Edisi Kedua Jakarta Art Book Fair
Jakarta Art Book Fair (JKTABF) kembali hadir di tahun ini. Berpindah lokasi tak jauh dari penyelenggaraan tahun lalu, pada edisi kali ini JKTABF bertempat di Pasaraya Blok M. Diadakan pada 27 sampai 29 Oktober, JKTABF kembali mendapat respon positif dari publik dengan berhasil mendatangkan sekitar 3.000 pengunjung. Tahun ini JKTABF menghadirkan 57 peserta, mulai dari penerbit alternatif, kolektif, sampai seniman individu, baik dari dalam maupun luar Indonesia.
Berbicara perihal jumlah peserta, JKTABF kali ini menghadirkan peserta hampir dua kali lebih banyak ketimbang tahun lalu. Fandy Susanto dari JKTABF mengatakan, “Untuk tahun ini kami melakukan lebih banyak pre-events di beberapa kota bahkan luar negeri. Baik itu yang sifatnya undangan, seperti di Hong Kong dan Korea, atau inisiatif sendiri seperti di Jakarta, Bandung, dan Bogor.” Ia menambahkan, “Selain itu, kami juga lebih sering berkomunikasi dan bekerjasama dengan komunitas-komunitas. Terakhir, seperti biasa kami menggunakan mekanisme seperti biasa; open call.”
Selain art book fair, JKTABF juga menawarkan program lain, seperti temu wicara. Hanya saja, tak seperti tahun sebelumnya, tidak ada lokakarya yang disajikan. Ada alasan khusus mengenai hal tersebut. “Di tahun ini kami melihat banyak terbitan baru yang menarik dan bertepatan dengan JKTABF. Jadi, kami merasa akan menarik untuk menggantikan workshop dengan “semi launching” atau bisa dibilang launching kecil terbitan-terbitan tersebut. Jadi, kami memilih untuk mengutamakan itu dan juga bisa lebih fokus dengan talk-talk yang menarik,” Fandy menerangkan.

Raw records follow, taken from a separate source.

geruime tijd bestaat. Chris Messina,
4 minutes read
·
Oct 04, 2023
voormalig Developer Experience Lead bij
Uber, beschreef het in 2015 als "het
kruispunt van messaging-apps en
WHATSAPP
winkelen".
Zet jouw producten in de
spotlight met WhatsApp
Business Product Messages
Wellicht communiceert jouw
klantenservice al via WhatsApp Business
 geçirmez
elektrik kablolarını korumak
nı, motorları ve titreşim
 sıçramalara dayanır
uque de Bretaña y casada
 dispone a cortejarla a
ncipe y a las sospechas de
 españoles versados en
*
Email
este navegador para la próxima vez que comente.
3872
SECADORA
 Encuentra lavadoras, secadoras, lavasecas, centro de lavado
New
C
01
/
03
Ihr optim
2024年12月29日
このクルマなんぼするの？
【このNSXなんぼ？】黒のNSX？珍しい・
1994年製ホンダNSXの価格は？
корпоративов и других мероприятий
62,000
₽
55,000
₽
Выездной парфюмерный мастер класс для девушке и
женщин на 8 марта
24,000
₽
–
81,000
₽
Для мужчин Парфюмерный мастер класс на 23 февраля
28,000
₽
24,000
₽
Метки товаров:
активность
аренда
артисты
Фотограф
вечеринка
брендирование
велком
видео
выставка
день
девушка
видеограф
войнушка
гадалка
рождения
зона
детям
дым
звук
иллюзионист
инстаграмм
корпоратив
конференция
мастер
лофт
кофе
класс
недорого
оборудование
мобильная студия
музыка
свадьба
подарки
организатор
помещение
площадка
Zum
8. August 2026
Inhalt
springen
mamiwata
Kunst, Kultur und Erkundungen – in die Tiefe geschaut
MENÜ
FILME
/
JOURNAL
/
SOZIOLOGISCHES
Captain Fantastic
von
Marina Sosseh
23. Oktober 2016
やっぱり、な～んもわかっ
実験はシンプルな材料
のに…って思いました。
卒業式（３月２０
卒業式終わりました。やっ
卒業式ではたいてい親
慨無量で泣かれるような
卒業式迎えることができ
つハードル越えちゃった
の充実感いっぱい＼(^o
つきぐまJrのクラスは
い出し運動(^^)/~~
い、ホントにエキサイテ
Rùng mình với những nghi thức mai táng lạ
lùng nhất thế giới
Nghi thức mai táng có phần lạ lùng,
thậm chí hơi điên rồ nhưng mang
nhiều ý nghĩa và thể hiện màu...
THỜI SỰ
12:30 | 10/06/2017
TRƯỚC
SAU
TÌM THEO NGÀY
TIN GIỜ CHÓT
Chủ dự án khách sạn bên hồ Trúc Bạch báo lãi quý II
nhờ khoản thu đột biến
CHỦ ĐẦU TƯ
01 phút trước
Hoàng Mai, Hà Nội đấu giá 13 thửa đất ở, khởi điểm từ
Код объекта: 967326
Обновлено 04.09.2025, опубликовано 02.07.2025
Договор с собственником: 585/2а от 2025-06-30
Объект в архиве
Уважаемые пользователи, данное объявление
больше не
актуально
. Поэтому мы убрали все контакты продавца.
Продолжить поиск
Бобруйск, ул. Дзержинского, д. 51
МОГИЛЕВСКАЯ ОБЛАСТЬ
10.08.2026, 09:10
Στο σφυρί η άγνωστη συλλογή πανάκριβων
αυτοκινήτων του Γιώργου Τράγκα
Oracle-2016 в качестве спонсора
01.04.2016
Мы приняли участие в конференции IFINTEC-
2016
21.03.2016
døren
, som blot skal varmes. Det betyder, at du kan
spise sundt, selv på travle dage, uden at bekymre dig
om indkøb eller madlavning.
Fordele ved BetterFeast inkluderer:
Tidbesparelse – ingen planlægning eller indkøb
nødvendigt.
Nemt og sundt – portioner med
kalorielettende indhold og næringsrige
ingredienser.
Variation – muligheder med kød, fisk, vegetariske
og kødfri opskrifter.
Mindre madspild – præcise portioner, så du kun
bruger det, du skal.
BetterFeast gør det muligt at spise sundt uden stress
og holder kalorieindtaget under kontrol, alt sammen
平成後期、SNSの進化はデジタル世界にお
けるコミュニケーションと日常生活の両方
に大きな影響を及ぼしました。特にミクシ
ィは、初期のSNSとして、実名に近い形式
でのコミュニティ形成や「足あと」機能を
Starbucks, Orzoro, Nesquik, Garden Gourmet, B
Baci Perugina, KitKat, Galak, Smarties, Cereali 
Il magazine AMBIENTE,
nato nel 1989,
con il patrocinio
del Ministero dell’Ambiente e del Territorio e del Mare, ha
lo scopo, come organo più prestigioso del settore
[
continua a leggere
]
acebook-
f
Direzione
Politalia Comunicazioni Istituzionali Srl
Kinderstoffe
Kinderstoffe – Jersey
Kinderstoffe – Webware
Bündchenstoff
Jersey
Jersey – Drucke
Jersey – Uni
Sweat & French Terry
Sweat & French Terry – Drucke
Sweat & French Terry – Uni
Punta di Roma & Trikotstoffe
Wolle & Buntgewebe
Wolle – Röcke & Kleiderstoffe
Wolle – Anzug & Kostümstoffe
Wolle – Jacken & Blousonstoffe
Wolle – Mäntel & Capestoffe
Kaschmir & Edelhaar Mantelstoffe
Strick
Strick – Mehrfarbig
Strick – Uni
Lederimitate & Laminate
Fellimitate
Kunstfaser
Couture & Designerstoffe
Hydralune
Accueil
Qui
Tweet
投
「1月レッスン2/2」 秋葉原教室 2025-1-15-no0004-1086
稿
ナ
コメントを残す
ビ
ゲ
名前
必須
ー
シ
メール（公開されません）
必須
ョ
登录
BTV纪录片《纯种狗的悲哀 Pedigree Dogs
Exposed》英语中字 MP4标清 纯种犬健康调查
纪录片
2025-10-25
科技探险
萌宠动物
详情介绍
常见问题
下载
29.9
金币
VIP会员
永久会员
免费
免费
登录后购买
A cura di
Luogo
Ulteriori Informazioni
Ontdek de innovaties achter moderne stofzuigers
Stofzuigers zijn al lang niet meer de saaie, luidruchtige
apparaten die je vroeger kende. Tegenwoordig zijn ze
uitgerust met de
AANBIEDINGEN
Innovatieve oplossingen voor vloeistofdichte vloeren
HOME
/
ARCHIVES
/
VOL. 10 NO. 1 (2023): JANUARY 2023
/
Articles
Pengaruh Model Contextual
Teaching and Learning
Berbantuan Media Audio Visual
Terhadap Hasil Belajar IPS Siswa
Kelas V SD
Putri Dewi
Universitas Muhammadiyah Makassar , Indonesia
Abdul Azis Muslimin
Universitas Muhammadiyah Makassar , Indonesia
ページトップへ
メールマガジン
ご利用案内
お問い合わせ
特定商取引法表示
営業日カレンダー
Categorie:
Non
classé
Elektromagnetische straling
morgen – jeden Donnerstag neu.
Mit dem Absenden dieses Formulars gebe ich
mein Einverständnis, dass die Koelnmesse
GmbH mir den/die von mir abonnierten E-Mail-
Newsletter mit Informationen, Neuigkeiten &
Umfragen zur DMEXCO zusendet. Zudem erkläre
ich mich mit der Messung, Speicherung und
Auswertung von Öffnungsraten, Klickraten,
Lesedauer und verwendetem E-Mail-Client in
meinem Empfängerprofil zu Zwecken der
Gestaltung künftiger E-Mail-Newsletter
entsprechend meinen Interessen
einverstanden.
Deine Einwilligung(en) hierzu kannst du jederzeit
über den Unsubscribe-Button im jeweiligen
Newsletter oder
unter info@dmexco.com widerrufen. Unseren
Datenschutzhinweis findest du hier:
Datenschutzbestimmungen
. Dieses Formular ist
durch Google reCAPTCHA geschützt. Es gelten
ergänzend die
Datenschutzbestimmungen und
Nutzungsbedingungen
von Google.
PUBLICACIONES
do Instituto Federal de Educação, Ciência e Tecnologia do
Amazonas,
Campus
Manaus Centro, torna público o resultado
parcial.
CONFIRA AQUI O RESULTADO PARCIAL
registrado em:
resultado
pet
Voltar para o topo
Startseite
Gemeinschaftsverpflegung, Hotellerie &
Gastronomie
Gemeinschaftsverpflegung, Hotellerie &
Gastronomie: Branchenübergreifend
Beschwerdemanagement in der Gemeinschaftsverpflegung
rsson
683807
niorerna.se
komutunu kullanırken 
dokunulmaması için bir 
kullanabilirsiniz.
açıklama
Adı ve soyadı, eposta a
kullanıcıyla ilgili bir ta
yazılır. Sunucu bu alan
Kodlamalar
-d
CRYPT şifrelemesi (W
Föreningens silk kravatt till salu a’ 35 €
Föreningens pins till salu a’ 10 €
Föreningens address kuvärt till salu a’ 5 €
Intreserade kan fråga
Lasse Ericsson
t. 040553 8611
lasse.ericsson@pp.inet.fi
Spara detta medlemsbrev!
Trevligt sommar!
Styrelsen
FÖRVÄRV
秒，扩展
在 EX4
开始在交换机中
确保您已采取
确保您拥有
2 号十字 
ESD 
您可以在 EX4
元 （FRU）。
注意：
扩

Terkait tema, JKTABF kembali membawa semangat Do It Yourself seperti tahun sebelumnya. Jika identitas visual tahun lalu dikembangkan dari teknik cetak sablon, JKTABF tahun ini memilih pendekatan hasil cetak mesin fotokopi untuk mengembangkan identitas visual acara. Jefferson Edri dari JKTABF mengatakan, “Gue tuh pengennya sebisa mungkin selalu spiritnya DIY. Jadi, gue mau orang-orang coba bikin zine, bikin buku, bikin sendiri. Gue mau komunitasnya terus berkembang. Kami mau kasih liat bisa bikin begini loh, semudah ini loh, caranya tinggal begini, bisa bikin zine sendiri,” Jefferson menerangkan. “Tahun ini gue berangkat dari spirit yang sama, cuma kali ini ngangkatnya fotokopi. Balik ke the root aja. Kaya jaman dulu, zine awal itu, kaya punk zine, semua itu beredarnya semenjak ditemukannya mesin fotokopi. Sejak jaman itu, gerakan artis pada jaman itu berubah.
Tanggapan positif pun diutarakan oleh para peserta. Salah satunya Aulia Akbar dari spacelessmind & friends. Berasal dari Bandung, Aulia membawa beragam publikasi dari para praktisi kota tersebut. Ia mengatakan, “Sebenernya anak-anak [para praktisi Bandung] tuh enggak nyiapin [publikasi yang dibawa] spesifik buat ini. Tapi memanfaatkan momentum ini untuk memperkenalkan. Kalau di kami kan selalu kolektif, selalu bawa temen-temen juga dari Bandung.” Sementara itu, hal positif juga disampaikan oleh Fern dari Shrub. Peserta asal Singapura tersebut menganggap bepergian untuk art book fair sangat seru dan ia bisa melihat sendiri bagaimana tiap pengunjung di berbagai area punya preferensinya masing-masing, termasuk Indonesia. Berdasarkan pengalaman pertamanya di JKTABF, ia melihat audiens di Indonesia menyukai publikasi dengan topik musik yang ia bawa. “I will bring more music publication for sure [di JKTABF selanjutnya], ucapnya.